The ramifications for contact center leaders are clear: those that maximize the benefits and minimize the downsides of managing a largely WFH workforce will attain a distinct competitive advantage in terms of delivering a superior customer experience in a post-coronavirus world.

Work From Home Call Centers are Accelerating the Need for Cloud Migration

The final takeaway from the WFH exodus is that CX organizations need to become more adaptable — not only to better support remote agents, but to align their methods of customer support to ongoing paradigm shifts in communication. For most organizations, that starts with rethinking their technology strategy. A contact center’s reliance on older, on-premise software systems — often requiring on-site staff to physically rack servers in a corporate data center in order to support new demand — has been the primary factor hindering a call center’s ability to provide exceptional call center customer service via remote agents.

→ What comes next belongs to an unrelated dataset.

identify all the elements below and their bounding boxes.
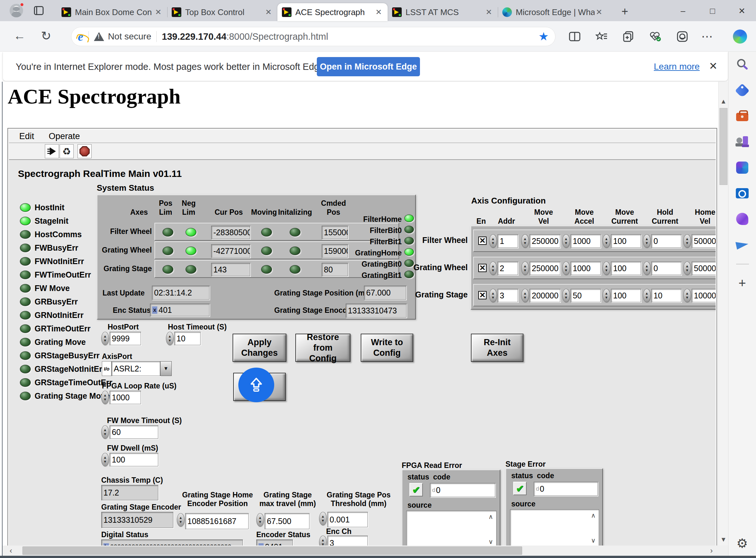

Prior to the pandemic, contact centers had been “one of the last bastions of on-premises technologies,” as one analyst put it. But that seems to be changing. In 2019, cloud-based Contact Center as a service (CCaaS) was expected to be the preferred deployment model of just 10 percent of organizations, according to Gartner. In 2020, that figure is all the way up to 50 percent — a clear sign that contact center leaders are quickly turning to the cloud to support the shift to the WFH contact center and ensure their organizations are better able to adapt to ongoing shifts in demand, pricing, and customer expectations.